La vida del viajero errante no es fácil. La situación de quien malduerme en un aeropuerto, de quien carga con sus enseres todo el tiempo, de quien busca un rincón en el suelo frío para tener la sensación de descansar. Creo que es muy optimista decir que anoche dormimos algo. Simplemente ocupamos un rincón donde clavar los huesos, donde helarnos de frío y donde descubrir cuán pronto empieza la actividad en un aeropuerto.

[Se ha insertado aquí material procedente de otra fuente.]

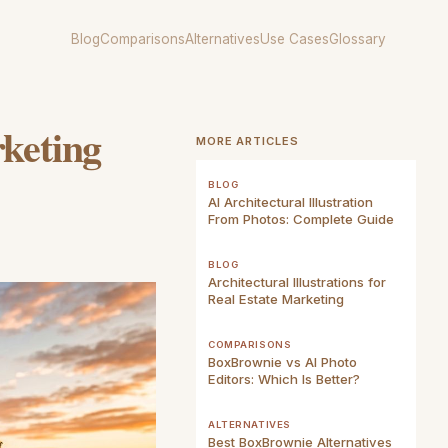
Blog
Comparisons
Alternatives
Use Cases
Glossary
rketing
MORE ARTICLES
BLOG
AI Architectural Illustration
From Photos: Complete Guide
BLOG
Architectural Illustrations for
Real Estate Marketing
COMPARISONS
BoxBrownie vs AI Photo
Editors: Which Is Better?
ALTERNATIVES
Best BoxBrownie Alternatives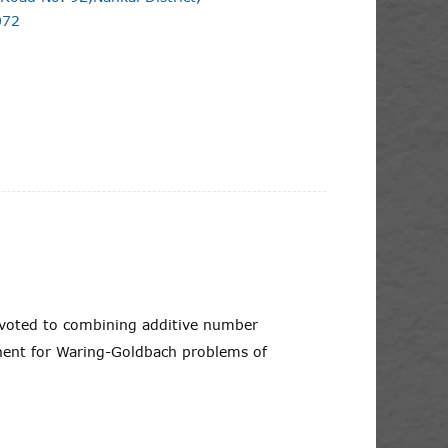
072
evoted to combining additive number
onent for Waring-Goldbach problems of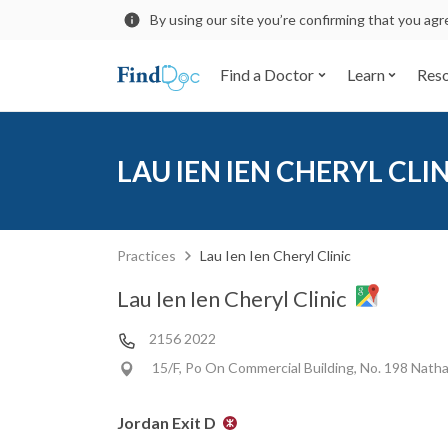
By using our site you’re confirming that you ag
Find a Doctor
Learn
Res
LAU IEN IEN CHERYL CLI
Practices
Lau Ien Ien Cheryl Clinic
Lau Ien Ien Cheryl Clinic
2156 2022
15/F, Po On Commercial Building, No. 198 Nath
Jordan Exit D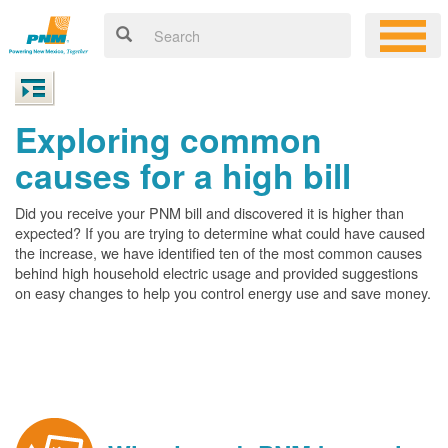
Exploring common
causes for a high bill
Did you receive your PNM bill and discovered it is higher than
expected? If you are trying to determine what could have caused
the increase, we have identified ten of the most common causes
behind high household electric usage and provided suggestions
on easy changes to help you control energy use and save money.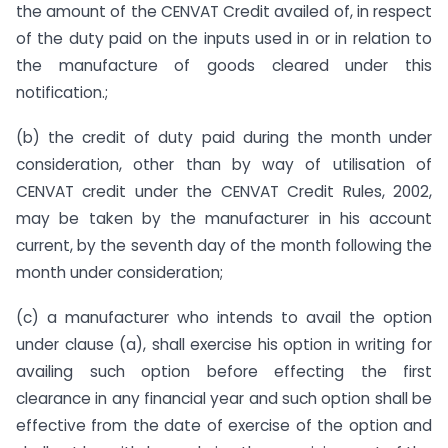
the amount of the CENVAT Credit availed of, in respect
of the duty paid on the inputs used in or in relation to
the manufacture of goods cleared under this
notification.;
(b) the credit of duty paid during the month under
consideration, other than by way of utilisation of
CENVAT credit under the CENVAT Credit Rules, 2002,
may be taken by the manufacturer in his account
current, by the seventh day of the month following the
month under consideration;
(c) a manufacturer who intends to avail the option
under clause (a), shall exercise his option in writing for
availing such option before effecting the first
clearance in any financial year and such option shall be
effective from the date of exercise of the option and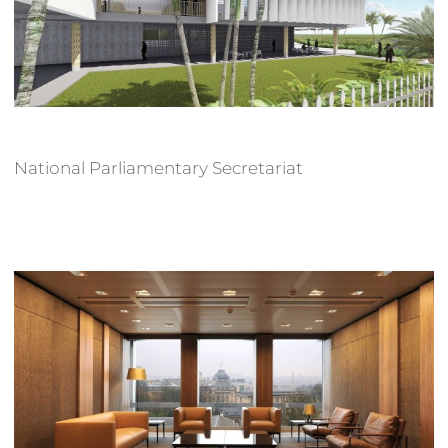
National Parliamentary Secretariat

La mujer loca que abrió la cafetería frente a nuestra improvisada habitación movió furibunda las sillas, las arrastró con maldad, provocando el sonido espantoso que debía producir torturar a un dinosaurio. Ni dos horas de calma y todo era bullicio, y las señoras estiradas mirándonos por encima del hombro trataban de privarnos de una dignidad que ellas jamás conocieron: la del errante, la del paria que no se atiene a la norma comercial. Que les den.

Cansancio extremo. El cuerpo ha dado, pero no ha recibido descanso, así que lo engañamos con comida. Pasan las horas, tan lentas, hasta que las 5:00h son las 8:45, y el bus se convierte en una cama cálida y lujosa donde descansar un par de horas.

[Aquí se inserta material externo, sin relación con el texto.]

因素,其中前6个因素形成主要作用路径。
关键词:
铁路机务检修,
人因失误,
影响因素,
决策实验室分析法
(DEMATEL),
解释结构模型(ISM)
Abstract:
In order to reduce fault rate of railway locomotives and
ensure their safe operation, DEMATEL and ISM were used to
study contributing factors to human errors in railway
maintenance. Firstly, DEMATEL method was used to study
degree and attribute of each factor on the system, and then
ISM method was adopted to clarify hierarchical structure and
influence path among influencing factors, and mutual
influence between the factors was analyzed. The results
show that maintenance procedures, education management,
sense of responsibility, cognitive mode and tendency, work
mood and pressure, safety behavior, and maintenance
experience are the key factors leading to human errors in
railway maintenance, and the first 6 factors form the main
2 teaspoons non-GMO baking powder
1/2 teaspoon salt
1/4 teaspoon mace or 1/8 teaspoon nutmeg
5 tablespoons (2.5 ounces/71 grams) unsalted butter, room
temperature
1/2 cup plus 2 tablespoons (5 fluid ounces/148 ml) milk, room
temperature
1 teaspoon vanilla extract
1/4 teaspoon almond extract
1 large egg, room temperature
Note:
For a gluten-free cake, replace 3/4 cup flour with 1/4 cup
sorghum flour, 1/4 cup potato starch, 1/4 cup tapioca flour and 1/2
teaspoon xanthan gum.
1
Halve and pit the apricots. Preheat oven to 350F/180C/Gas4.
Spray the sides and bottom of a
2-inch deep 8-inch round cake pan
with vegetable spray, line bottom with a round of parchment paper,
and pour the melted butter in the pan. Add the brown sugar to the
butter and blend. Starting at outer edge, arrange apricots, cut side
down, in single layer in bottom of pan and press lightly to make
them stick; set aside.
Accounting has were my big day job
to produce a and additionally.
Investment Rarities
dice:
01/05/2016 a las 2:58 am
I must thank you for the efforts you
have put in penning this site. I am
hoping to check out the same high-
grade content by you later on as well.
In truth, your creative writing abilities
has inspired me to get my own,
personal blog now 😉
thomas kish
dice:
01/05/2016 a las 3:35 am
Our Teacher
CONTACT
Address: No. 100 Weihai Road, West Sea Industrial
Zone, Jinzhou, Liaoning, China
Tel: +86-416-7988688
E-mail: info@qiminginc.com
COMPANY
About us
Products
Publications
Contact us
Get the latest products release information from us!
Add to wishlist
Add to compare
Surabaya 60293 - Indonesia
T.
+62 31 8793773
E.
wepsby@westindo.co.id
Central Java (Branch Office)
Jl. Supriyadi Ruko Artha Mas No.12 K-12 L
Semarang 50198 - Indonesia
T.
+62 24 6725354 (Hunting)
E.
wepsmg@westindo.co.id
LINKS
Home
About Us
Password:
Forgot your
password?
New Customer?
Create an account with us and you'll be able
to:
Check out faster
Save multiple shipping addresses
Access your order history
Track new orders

Llueve; llueve mucho y mis zapatos, que de por sí son de tela, están rotos. Con los pies mojados y el ánimo encogido empezamos a vagar por Frankfurt, que se muestra desagradable, hostil. Se deja mirar, pero no se deja ver… Tras horas caminando, tratando de domarla a base de paciencia, nos sentamos a comer junto al Río Main y, con el estómago lleno, el mal humor mengua. Al menos el mío. Buscamos un café (cuatro) y después de tomarlo parece que también mejoran los demás. Frankfurt recapacita y decide dejarnos recorrerla con el cuerpo y con la vista: grande y diferente, moderna y anticuada, fluvial y conejera… todo eso y tanto más.

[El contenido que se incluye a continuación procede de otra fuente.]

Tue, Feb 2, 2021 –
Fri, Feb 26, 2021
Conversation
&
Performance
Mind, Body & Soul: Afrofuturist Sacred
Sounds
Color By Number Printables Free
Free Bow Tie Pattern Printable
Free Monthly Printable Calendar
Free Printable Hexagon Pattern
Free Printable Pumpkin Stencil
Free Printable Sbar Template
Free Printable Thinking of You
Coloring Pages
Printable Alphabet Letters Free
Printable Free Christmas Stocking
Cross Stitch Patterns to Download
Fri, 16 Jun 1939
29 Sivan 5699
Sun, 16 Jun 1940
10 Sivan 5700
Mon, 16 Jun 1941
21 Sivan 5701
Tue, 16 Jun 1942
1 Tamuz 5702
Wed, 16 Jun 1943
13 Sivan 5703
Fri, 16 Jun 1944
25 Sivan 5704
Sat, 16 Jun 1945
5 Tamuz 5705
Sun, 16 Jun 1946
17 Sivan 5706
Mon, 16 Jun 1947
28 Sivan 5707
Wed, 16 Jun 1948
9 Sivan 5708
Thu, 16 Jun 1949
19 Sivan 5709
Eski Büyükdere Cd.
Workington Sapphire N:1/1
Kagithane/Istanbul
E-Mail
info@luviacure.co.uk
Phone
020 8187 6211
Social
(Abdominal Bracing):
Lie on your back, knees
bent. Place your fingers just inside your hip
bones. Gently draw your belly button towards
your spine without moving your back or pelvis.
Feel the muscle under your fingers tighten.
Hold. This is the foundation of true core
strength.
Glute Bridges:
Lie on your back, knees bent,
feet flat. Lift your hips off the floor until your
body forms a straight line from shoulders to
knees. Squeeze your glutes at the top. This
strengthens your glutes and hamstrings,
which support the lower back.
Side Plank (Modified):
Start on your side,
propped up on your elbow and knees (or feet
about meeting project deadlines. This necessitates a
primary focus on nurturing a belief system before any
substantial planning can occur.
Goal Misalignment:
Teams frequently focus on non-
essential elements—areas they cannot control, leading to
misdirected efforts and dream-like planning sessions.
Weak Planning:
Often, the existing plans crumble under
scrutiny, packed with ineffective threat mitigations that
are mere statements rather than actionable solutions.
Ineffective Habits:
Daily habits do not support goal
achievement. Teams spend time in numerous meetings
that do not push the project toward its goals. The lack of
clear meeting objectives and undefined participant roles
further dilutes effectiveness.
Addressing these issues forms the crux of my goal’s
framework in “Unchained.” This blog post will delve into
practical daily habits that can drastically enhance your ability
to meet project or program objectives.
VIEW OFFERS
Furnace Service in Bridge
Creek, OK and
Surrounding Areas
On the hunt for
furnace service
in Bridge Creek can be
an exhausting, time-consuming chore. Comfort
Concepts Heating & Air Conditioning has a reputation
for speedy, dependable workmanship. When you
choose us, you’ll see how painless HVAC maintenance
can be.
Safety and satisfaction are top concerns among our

Cansados el uno del otro acabamos por abandonarla antes de tiempo. Volvemos a dormir en el viaje de regreso un par de valiosísimas horas más y cenamos en el aeropuerto. El plan es volver al Saloon Luckie Luke, en Lautzenhausen, donde ayer conseguimos olvidarnos del cansancio, y otra vez con la mochila a cuestas vamos en su busca. Noche de dardos. Sofás que aun recuerdan nuestras formas. Cansancio terrible. Luckie Luke nos escupe a eso de la 1:30 y nos volvemos al dichoso aeropuerto de marras. Cargando la fatiga, explicándole al sueño que hoy tampoco comerá.

Dos días nodurmiendo en el aeropuerto son demasiado. Pero ya se acabó. ¡Te añoro, Rodas!